Der Nabu hat Anzeige erstattet, nachdem ein Biber an der Wuhle tot aufgefunden wurde – offenbar erschlagen. Dabei ist das Tier dort sehr nützlich für die Natur.

Von Sandra Dassler

Man merkt Ansgar Poloczek die Bestürzung an. „Es ist so sinnlos - und einfach erschreckend, dass es auch hier in Berlin offenbar Menschen gibt, die Wut und Hass auf heimische Tiere empfinden und diese dann auch töten“, sagt der Artenschutzreferent beim Naturschutzbund Deutschland (Nabu) Berlin.

Der hatte kürzlich in einer Pressemitteilung „nachdrücklich gefordert, dass die Berliner Kriminalpolizei der illegalen Tötung eines Biberweibchens an der Wuhle nachgeht“.

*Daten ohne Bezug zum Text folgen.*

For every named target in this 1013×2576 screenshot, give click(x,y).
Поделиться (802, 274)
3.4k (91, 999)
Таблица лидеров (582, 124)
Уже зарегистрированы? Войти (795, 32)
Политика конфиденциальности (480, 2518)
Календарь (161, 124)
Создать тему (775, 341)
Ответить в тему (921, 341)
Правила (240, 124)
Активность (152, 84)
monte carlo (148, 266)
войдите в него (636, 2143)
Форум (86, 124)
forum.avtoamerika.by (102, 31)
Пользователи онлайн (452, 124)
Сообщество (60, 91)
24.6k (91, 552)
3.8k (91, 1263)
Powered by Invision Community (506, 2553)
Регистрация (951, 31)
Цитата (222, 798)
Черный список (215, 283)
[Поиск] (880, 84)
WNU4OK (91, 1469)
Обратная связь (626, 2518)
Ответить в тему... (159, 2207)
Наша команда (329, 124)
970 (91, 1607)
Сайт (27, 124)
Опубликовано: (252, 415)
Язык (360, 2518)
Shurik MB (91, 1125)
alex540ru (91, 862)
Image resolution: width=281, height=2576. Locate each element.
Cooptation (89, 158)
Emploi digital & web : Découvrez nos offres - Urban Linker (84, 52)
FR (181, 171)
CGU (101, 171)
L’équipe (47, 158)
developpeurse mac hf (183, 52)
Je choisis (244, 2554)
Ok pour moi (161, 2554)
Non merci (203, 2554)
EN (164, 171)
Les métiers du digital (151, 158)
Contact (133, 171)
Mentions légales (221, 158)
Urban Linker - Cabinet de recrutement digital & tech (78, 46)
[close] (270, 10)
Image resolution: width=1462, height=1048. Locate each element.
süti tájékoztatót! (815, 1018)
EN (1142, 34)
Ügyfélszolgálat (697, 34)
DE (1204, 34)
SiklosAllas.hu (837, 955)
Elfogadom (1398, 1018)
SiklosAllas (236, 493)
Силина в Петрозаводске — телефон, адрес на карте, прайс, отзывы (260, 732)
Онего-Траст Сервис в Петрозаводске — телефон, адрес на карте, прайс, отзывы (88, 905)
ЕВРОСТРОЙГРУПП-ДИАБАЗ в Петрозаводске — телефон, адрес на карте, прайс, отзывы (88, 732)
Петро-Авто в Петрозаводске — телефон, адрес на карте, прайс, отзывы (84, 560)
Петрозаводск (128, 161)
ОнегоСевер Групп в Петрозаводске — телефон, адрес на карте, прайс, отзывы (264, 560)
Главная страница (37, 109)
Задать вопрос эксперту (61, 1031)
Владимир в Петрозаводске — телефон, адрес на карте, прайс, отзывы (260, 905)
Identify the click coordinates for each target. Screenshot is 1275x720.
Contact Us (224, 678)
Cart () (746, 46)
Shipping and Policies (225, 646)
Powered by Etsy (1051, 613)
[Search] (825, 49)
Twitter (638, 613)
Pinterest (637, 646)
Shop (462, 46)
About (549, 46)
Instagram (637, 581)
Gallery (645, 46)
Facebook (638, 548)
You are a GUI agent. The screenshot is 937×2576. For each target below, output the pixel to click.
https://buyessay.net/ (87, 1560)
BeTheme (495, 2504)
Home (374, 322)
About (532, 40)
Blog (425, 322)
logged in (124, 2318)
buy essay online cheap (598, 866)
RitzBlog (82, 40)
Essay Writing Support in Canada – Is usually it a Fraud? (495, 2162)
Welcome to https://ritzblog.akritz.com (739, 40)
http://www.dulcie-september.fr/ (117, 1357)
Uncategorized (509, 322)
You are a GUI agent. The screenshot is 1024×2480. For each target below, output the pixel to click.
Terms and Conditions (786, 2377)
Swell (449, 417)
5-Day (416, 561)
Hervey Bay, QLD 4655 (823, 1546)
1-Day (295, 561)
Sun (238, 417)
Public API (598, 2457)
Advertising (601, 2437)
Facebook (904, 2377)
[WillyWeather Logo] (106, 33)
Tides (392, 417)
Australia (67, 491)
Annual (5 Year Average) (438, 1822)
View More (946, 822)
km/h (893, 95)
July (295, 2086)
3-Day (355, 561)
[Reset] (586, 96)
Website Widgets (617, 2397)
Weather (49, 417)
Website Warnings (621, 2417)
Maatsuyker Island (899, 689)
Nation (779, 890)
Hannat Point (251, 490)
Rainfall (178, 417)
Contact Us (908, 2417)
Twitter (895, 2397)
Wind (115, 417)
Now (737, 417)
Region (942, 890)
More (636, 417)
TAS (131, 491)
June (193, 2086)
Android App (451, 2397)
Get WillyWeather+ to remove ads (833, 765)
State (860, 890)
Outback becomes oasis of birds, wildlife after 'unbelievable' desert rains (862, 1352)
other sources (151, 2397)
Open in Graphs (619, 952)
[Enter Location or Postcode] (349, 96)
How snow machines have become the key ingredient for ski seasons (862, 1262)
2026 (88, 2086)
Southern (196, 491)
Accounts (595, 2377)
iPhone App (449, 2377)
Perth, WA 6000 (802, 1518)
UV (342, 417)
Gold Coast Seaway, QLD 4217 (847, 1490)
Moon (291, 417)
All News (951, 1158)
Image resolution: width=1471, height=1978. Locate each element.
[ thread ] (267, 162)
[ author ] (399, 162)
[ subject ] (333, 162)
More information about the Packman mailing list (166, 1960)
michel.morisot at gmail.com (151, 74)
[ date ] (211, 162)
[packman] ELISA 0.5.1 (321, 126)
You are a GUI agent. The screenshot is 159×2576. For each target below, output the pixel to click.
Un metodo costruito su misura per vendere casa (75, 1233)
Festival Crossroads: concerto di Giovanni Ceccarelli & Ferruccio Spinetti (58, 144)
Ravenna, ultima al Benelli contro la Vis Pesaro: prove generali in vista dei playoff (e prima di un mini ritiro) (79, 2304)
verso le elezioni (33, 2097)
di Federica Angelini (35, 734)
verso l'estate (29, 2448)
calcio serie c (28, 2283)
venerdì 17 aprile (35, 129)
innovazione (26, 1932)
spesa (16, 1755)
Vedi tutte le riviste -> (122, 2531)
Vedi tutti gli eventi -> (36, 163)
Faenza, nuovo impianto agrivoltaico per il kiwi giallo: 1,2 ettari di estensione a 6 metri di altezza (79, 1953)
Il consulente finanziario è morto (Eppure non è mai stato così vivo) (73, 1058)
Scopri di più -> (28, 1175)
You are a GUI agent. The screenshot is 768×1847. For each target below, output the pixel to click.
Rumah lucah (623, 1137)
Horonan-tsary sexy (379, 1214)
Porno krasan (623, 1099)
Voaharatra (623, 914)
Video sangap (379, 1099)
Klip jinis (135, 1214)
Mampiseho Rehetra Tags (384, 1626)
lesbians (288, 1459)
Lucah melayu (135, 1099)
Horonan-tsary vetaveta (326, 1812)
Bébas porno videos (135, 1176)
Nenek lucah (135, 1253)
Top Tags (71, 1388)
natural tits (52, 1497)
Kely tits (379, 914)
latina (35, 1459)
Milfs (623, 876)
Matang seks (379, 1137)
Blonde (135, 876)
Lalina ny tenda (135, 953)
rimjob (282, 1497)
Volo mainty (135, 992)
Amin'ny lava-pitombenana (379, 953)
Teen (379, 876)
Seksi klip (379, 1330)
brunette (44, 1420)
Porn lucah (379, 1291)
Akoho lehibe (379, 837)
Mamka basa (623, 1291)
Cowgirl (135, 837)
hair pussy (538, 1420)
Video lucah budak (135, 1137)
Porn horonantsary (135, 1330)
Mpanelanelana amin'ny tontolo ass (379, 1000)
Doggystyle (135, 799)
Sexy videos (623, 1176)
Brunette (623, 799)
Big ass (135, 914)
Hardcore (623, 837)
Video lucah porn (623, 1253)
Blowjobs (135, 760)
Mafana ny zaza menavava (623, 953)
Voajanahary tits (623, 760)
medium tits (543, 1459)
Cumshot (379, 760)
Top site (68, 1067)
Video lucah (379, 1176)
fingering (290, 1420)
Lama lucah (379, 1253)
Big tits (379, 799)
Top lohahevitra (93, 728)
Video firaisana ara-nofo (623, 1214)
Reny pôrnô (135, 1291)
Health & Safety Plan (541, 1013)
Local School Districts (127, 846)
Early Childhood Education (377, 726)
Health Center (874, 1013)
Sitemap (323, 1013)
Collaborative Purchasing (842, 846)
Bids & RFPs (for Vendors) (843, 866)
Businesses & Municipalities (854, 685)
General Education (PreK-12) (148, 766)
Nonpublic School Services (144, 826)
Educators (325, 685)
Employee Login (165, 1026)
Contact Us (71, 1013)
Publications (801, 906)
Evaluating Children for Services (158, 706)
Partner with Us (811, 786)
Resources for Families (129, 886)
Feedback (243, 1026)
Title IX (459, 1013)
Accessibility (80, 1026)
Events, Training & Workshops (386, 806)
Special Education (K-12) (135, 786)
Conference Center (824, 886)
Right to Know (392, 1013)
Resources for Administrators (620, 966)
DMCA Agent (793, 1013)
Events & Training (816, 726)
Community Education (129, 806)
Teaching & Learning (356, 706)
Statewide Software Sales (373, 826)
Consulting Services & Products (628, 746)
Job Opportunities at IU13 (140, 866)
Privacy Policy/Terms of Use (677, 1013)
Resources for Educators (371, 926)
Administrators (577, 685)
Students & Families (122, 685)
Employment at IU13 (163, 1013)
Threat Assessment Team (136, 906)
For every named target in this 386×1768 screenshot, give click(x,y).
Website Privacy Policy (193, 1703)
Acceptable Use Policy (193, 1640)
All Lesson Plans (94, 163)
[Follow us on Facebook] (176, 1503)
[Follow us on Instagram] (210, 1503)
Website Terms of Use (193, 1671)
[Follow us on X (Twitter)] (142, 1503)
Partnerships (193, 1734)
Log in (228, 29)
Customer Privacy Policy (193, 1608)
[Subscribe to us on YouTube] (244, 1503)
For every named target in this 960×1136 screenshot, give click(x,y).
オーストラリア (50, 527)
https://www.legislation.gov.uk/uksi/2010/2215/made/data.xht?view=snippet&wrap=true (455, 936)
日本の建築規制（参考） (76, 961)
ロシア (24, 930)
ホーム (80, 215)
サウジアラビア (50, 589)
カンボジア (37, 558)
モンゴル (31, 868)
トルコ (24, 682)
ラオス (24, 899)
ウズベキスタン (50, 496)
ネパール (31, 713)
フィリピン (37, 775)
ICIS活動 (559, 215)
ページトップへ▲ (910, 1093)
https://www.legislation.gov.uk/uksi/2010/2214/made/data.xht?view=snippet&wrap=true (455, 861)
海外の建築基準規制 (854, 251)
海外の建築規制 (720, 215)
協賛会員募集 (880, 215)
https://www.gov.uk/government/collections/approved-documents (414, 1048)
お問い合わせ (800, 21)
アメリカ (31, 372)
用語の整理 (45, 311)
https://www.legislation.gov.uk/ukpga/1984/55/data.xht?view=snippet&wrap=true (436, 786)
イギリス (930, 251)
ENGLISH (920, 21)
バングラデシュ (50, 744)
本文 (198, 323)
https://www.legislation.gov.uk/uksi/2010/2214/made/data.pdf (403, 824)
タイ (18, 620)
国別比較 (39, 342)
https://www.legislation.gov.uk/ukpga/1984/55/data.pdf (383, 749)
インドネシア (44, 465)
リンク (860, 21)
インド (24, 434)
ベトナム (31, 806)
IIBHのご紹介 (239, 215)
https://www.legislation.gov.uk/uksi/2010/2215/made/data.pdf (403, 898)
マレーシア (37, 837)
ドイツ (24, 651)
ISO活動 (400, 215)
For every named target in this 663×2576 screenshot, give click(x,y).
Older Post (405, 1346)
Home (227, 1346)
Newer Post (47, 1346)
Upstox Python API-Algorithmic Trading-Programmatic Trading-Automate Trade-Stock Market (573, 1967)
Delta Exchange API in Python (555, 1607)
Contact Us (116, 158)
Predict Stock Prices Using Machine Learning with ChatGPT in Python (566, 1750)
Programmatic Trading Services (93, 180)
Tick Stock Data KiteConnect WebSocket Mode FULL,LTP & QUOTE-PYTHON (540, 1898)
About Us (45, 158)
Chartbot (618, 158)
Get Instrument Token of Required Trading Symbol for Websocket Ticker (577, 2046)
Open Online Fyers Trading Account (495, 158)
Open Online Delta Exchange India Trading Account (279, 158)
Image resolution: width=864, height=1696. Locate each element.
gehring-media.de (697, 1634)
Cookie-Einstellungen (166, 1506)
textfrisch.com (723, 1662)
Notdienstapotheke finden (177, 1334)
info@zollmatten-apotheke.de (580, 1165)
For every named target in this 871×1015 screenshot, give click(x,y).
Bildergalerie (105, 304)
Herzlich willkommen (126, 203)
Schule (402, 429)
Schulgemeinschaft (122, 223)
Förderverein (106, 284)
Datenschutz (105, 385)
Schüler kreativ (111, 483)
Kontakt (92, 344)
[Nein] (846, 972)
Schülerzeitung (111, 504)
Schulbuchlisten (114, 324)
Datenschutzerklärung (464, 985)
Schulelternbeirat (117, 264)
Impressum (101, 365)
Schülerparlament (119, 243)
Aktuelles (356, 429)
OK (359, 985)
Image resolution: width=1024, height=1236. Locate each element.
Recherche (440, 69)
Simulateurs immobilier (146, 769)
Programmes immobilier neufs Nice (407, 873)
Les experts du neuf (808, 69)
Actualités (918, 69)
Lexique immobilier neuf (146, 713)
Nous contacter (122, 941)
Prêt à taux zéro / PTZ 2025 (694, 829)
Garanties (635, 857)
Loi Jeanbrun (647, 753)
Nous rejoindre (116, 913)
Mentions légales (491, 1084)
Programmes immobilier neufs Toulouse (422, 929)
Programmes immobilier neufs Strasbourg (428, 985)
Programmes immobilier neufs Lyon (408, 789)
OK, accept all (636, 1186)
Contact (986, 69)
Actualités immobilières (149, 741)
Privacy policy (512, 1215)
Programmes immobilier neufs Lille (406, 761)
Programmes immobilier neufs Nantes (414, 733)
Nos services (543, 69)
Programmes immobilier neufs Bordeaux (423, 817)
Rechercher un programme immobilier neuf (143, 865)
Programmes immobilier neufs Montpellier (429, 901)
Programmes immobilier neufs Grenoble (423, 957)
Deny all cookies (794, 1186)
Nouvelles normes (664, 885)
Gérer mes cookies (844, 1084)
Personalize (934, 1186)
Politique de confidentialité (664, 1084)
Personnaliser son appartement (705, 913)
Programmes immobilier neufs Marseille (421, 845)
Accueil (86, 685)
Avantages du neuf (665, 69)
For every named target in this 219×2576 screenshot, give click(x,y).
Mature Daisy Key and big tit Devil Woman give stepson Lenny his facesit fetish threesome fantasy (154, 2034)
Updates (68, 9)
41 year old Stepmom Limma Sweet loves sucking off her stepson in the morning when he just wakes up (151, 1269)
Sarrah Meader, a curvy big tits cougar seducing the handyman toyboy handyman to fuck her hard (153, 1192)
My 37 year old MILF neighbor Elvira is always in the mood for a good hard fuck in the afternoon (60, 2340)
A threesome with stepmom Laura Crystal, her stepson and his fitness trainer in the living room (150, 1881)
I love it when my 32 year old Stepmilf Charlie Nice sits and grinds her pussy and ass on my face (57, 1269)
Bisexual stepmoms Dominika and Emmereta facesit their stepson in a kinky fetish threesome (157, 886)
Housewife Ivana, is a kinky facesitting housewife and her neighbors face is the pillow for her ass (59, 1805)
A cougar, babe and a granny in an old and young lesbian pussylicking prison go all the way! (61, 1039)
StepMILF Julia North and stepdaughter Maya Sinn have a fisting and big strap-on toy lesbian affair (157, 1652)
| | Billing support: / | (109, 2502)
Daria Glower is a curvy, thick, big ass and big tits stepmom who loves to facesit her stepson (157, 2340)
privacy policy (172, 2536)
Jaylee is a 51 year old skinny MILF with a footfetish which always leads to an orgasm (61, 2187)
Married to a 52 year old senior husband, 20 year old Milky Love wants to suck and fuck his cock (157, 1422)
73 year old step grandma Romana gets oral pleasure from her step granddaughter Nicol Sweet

Das tote Tier war am 12. August von einer Joggerin entdeckt worden. Eine Obduktion am Berliner Institut für Zoo- und Wildtierforschung (IZW) hatte ergeben, dass der Biber mit einem stumpfen Gegenstand und großer Krafteinwirkung erschlagen wurde. Daraufhin hatte die zuständige Untere Naturschutzbehörde des Bezirks Marzahn-Hellersdorf eine Anzeige erstattet.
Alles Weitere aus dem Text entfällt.